In the 1970s Tahta was involved in the ATV television programme of mathematics for schools entitled 'Leapfrogs' (produced and directed by Paul Martin), promoting visual approaches to mathematics. His paper "On Geometry" argued that geometrical approaches to mathematics could not be reduced to algebraic approaches. In line with this thinking, he produced the ATM book Geometric Images, and co-authored Images of Infinity with Ray Hemmings. The Leapfrogs group of Tahta and Hemmings, together with David Sturgess, Leo Rogers and Derick Last also produced hands-on teaching materials including workbooks for the polycube. He also drew upon insights into pedagogy in the writings of Mary Boole on mathematics education.

After retirement, Tahta went to teach in the United States and South Africa, and became a tutor for the Open University.

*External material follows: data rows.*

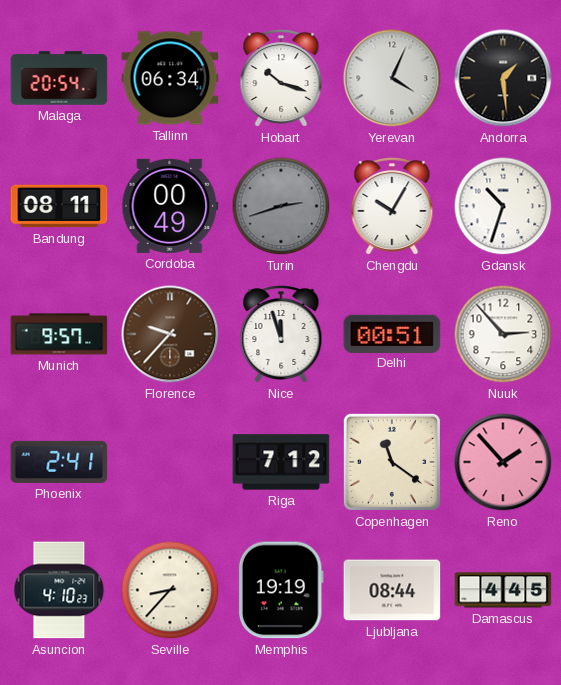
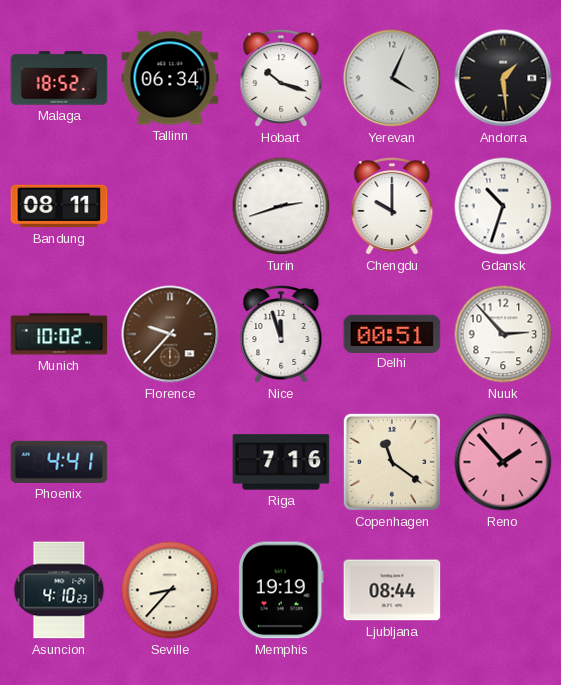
Malaga: 20:54 -> 18:52
Cordoba: 00:49 -> none
Turin dial: grey -> white
Chengdu: 10:05 -> 10:00
Munich: 9:57 -> 10:02
Phoenix: 2:41 -> 4:41
Riga: 7:12 -> 7:16
Damascus: 4:45 -> none
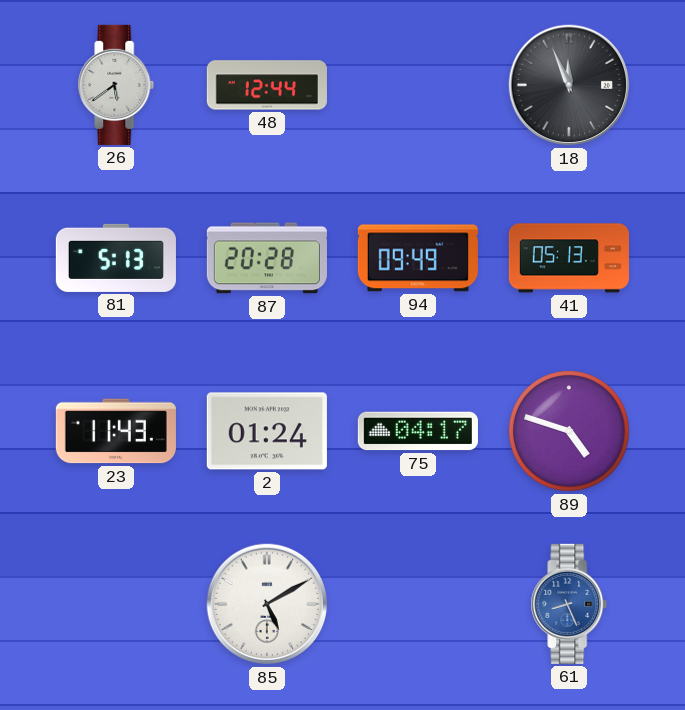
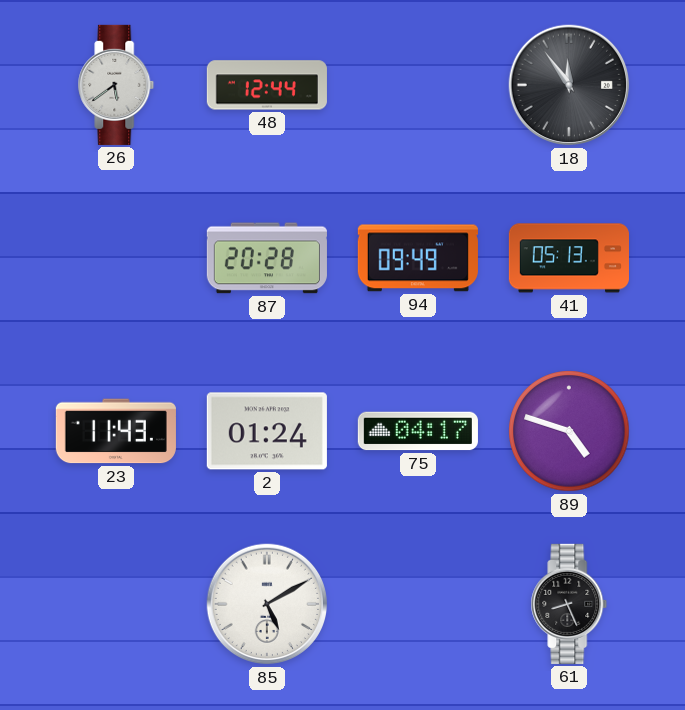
18: 11:56 -> 11:54
81: 5:13 -> none
61 dial: blue -> black
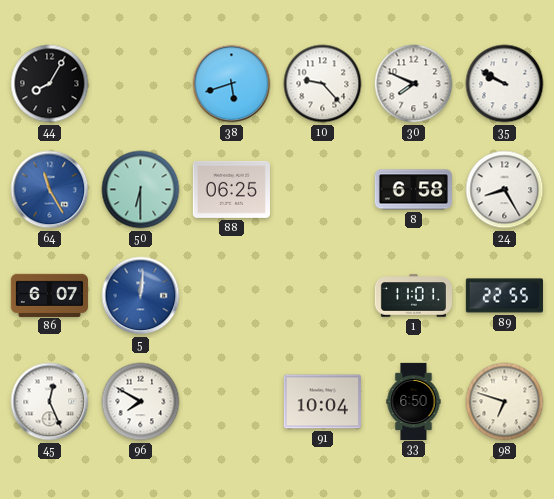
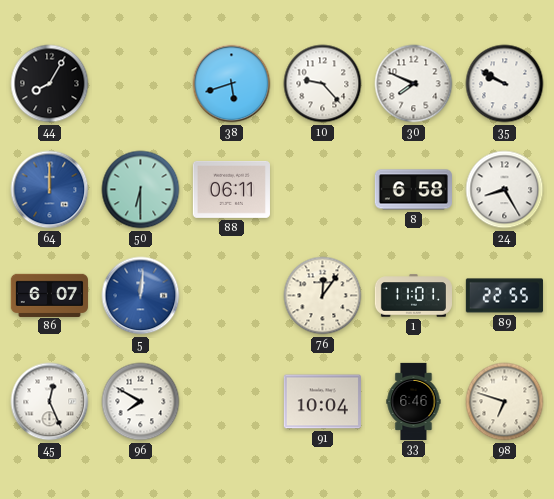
64: 11:25 -> 12:00
88: 06:25 -> 06:11
76: none -> 12:06
33: 6:50 -> 6:46
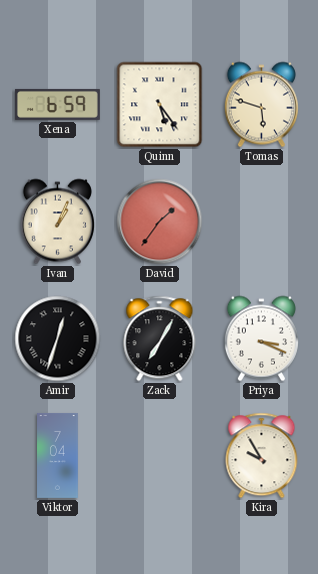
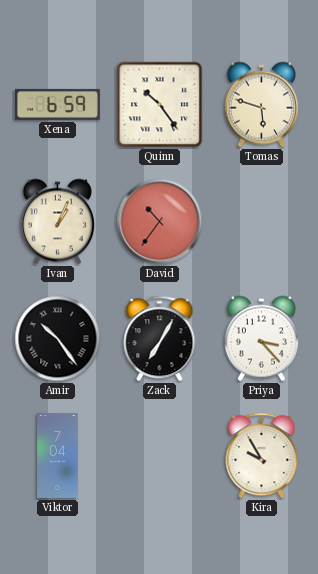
Quinn: 5:24 -> 10:24
David: 1:36 -> 10:36
Amir: 12:33 -> 10:24
Priya: 3:19 -> 3:23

His last book was The Fifteen Schoolgirls about Thomas Kirkman, known for the Kirkman's schoolgirl problem, a problem in combinatorics, which also delved into the byways of Victorian amateur mathematics.

== Legacy ==
In his obituary, The Guardian newspaper described Tahta as "one of the outstanding mathematics teachers of his generation", who was notable for having inspired physicist Stephen Hawking. The Guardian commented on his death that "He was a wise and generous man who inspired love and an increase of intellectual energy in everyone who came within his ambit." Hawking later commented that "Thanks to Mr Tahta, I became a professor of mathematics at Cambridge, a position once held by Isaac Newton".

==Bibliography==
===Books===
- A Boolean anthology: Selected writings of Mary Boole—on mathematical education, 1972 (Compiled by D.G. Tahta).
- Tahta, D. and Brookes, W. (1966) "The Genesis of Mathematical Activity", in W. Brookes (Ed.) The Development of Mathematical Activity in Children: the place of the problem in this development
- Images of Infinity, with Ray Hemmings
- Ararat Associations, Black Apollo Press, ISBN 1-900355-50-7
- The Fifteen Schoolgirls, Black Apollo Press, ISBN 1-900355-48-5

===Journal articles and book chapters===
- Tahta, D. (1981a) ‘About geometry’, for the Learning of Mathematics, 1(1), 2-9.
- Tahta, D. (1981b) ‘Some thoughts arising from the new Nicolet films’, Mathematics Teaching, 94, 25-9.
- Tahta, D. (1985) ‘On notation’, Mathematics Teaching, 112, 49-51.
- Tahta, D. (1988) ‘Lucas turns in his grave’, in Pimm, D. (ed.) Mathematics, Teachers and Children, London, Hodder and Stoughton, pp. 306–12.
- Tahta, D. (1990a) ‘Is there a geometrical imperative?’, Mathematics Teaching, 129, 20-9.
- Tahta, D. (1990b) ‘Gratifying usefulness’, Mathematics Teaching, 132, 57-8.
- Tahta, D. (1991) ‘Understanding and desire’, in Pimm, D. and Love, E. (eds) Teaching and Learning School Mathematics, London, Hodder and Stoughton, pp. 221–46.
- Tahta, D. (1992) ‘Curricular configurations’, Micromath, 8(2), 37-9.